Der Johannistanz fand zu einer Zeit statt, in der körperliche und geistige Leiden und Extremsituationen in den meisten Fällen als Werk des Übernatürlichen oder Göttlichen angesehen wurden. Angesichts der Tatsache, dass die Menschen im mittelalterlichen Europa mit Massenepidemien wie dem Schwarzen Tod sowie mit Kriegen, Umweltkatastrophen und einer niedrigen Lebenserwartung konfrontiert waren, könnte das Tanzen der Choreomanen teilweise symptomatisch gewesen seinder Ungewissheit im Zusammenhang mit diesen verheerenden Ereignissen und dem extremen sozialen, wirtschaftlichen und physischen Trauma, das sie verursacht haben.

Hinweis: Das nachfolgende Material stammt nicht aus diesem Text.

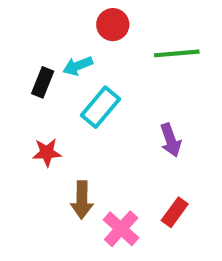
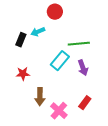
green line: (177, 53) -> (79, 44), moved
cyan rectangle: (100, 107) -> (60, 61), moved

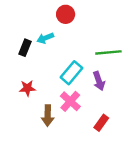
green line: (79, 44) -> (108, 52), moved
pink cross: (59, 111) -> (70, 101), moved

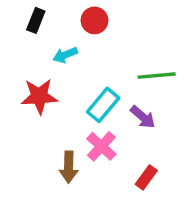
black rectangle: (25, 48) -> (36, 20), moved
purple arrow: (99, 81) -> (143, 117), turned -30
red star: (27, 88) -> (39, 96), moved, size x1.5

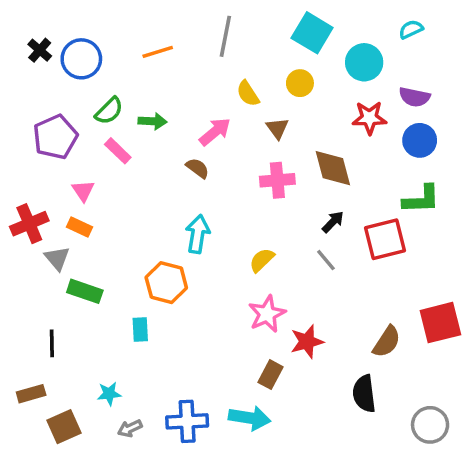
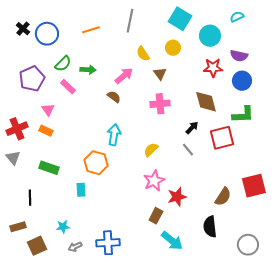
brown diamond: (333, 168) -> (206, 102), moved
gray triangle: (57, 258) -> (13, 158), moved
cyan arrow: (250, 418) -> (172, 241), moved, turned 30

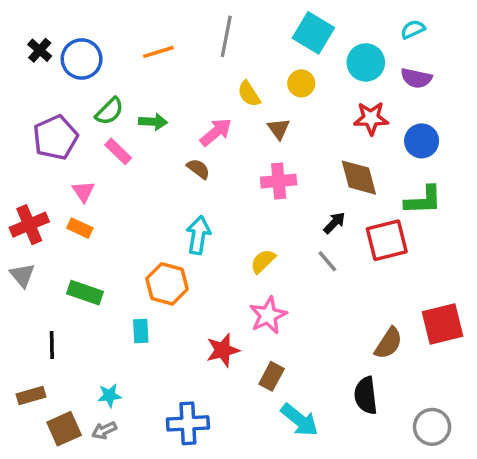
purple semicircle: (239, 56) -> (416, 78), moved
red star: (177, 197) -> (223, 350), moved
gray arrow: (75, 247) -> (104, 430), moved

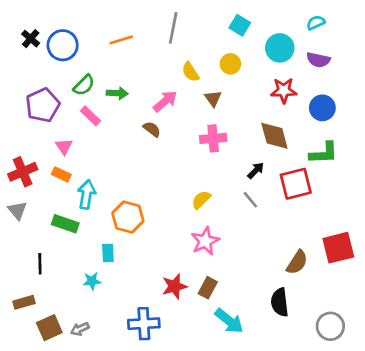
cyan square: (313, 33) -> (240, 25), size x0.7
cyan arrow: (198, 235) -> (87, 194), moved
red star: (223, 350) -> (174, 286), moved
cyan star: (109, 396) -> (92, 281), moved

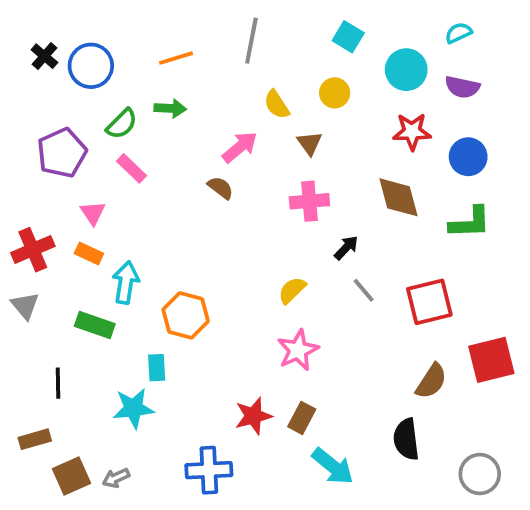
green arrow: (117, 93) -> (170, 108), moved
black arrow: (256, 170) -> (346, 248), moved
red square: (296, 184) -> (429, 302), moved
cyan star: (92, 281) -> (133, 408), size x1.5

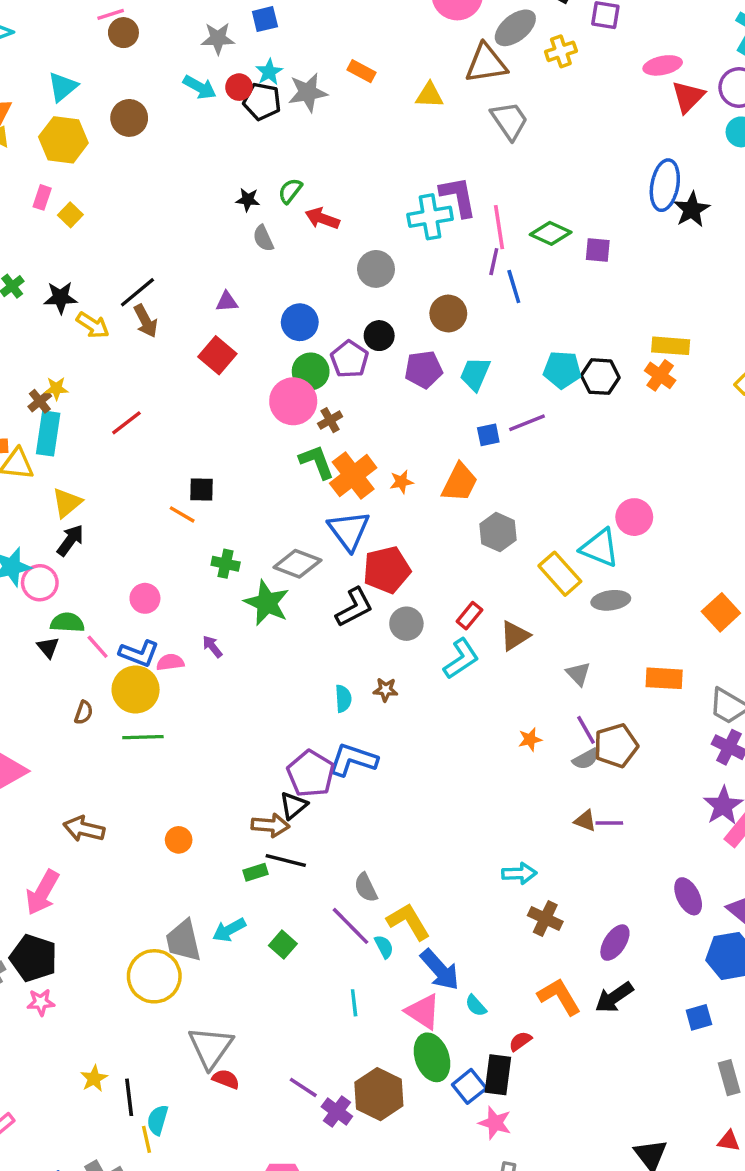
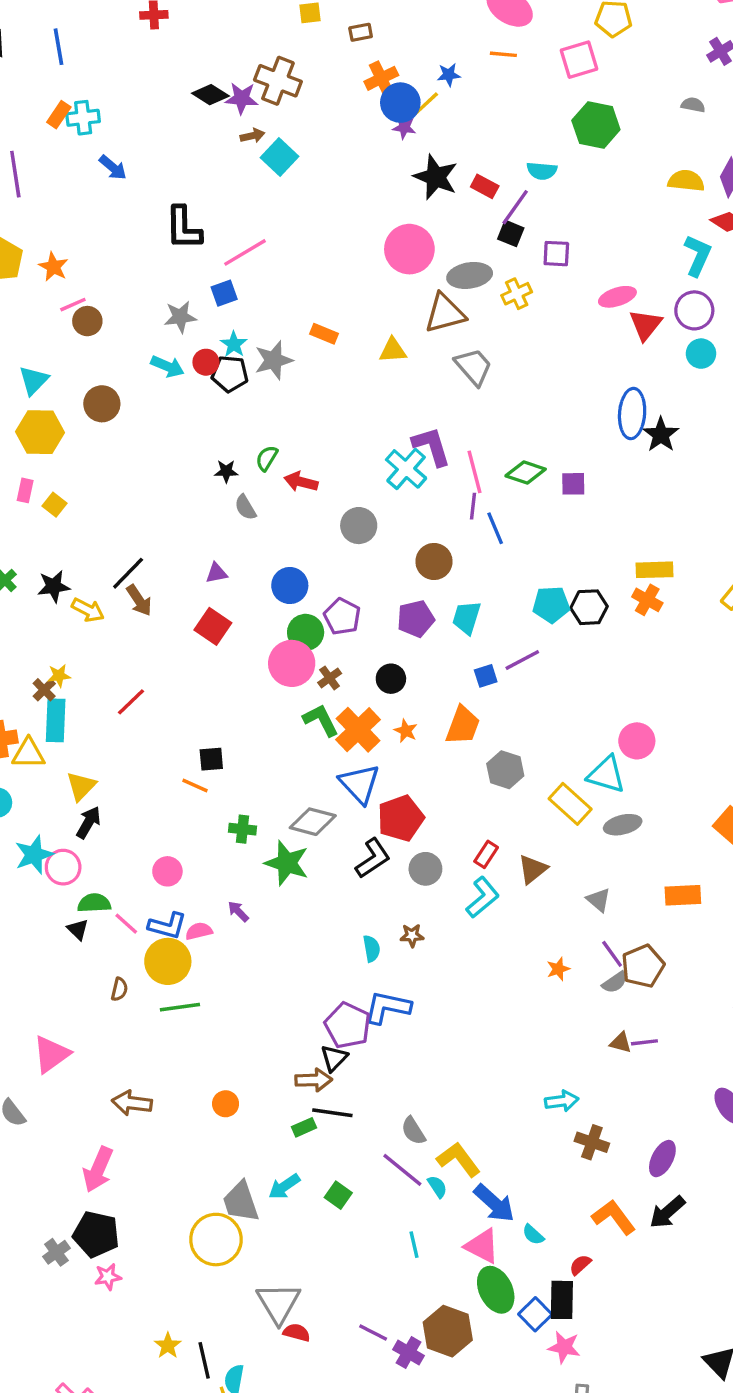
gray ellipse: (515, 28) -> (470, 275), turned 36
cyan cross: (430, 217) -> (406, 469), turned -33
black circle: (379, 336) -> (391, 679), moved
orange star: (401, 482) -> (406, 731), turned -30

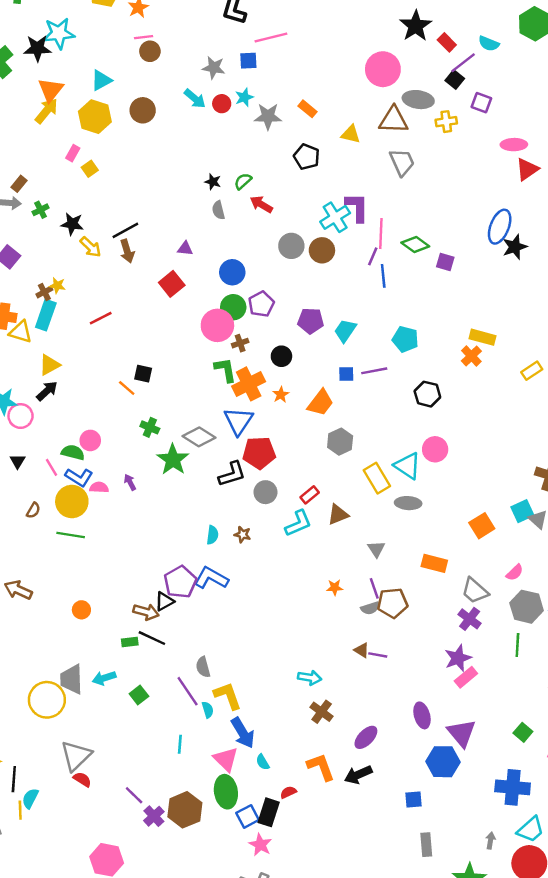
black pentagon: (230, 374) -> (307, 157), moved
brown circle: (434, 561) -> (322, 250), moved
black hexagon: (589, 607) -> (427, 394), moved
green semicircle: (94, 903) -> (73, 452), moved

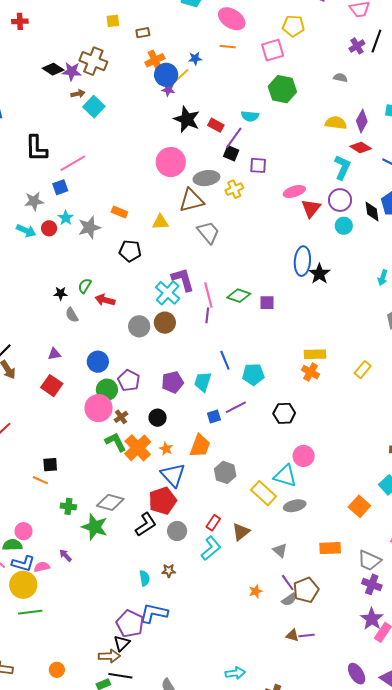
blue line: (383, 276) -> (225, 360), moved
blue triangle: (238, 421) -> (173, 475), moved
cyan arrow: (310, 678) -> (235, 673), moved

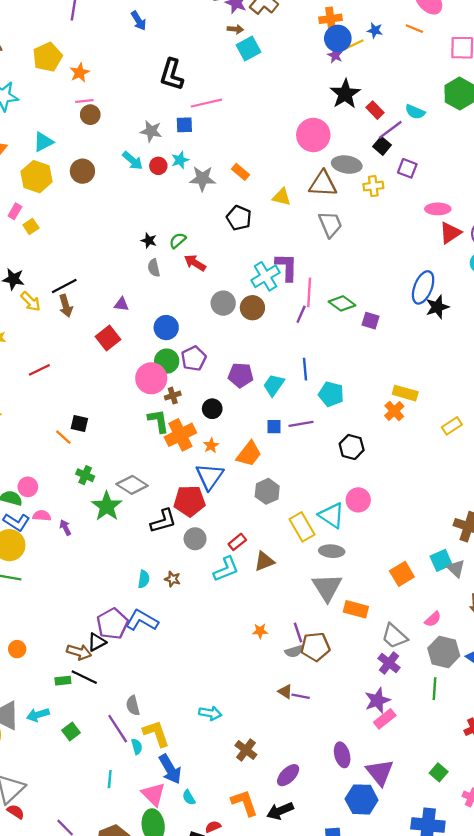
gray triangle: (280, 550) -> (327, 587), moved, size x1.8
pink semicircle: (42, 567) -> (42, 516), moved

Doch der wahre Grund für die Zusammenkunft derer, die in wilder Ekstase an den Ufern des Rheins tanzten, bleibt zumindest vorerst ein Geheimnis.

Harold Jones

Harold Jones ist ein erfahrener Schriftsteller und Historiker mit einer Leidenschaft für die Erforschung der reichen Geschichten, die unsere Welt geprägt haben. Mit über einem Jahrzehnt Erfahrung im Journalismus hat er ein Gespür für Details und ein echtes Talent dafür, die Vergangenheit zum Leben zu erwecken. Harold ist viel gereist und hat mit führenden Museen und Kulturinstitutionen zusammengearbeitet. Er widmet sich der Aufgabe, die faszinierendsten Geschichten der Geschichte aufzudecken und sie mit der Welt zu teilen. Durch seine Arbeit hofft er, die Liebe zum Lernen und ein tieferes Verständnis für die Menschen und Ereignisse zu wecken, die unsere Welt geprägt haben. Wenn er nicht gerade mit Recherchieren und Schreiben beschäftigt ist, geht Harold gerne wandern, spielt Gitarre und verbringt Zeit mit seiner Familie.